_What this task involves_
Would you retype each record exactly as given?

_Collected data_

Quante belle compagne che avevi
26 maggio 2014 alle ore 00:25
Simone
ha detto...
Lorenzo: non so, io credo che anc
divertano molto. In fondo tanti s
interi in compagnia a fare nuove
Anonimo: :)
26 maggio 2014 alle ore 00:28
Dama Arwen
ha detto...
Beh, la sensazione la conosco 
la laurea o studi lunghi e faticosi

_Answer box_
Quante belle compagne che avevi
26 maggio 2014 alle ore 00:25
Simone
ha detto...
Lorenzo: non so, io credo che anc
divertano molto. In fondo tanti s
interi in compagnia a fare nuove
Anonimo: :)
26 maggio 2014 alle ore 00:28
Dama Arwen
ha detto...
Beh, la sensazione la conosco 
la laurea o studi lunghi e faticosi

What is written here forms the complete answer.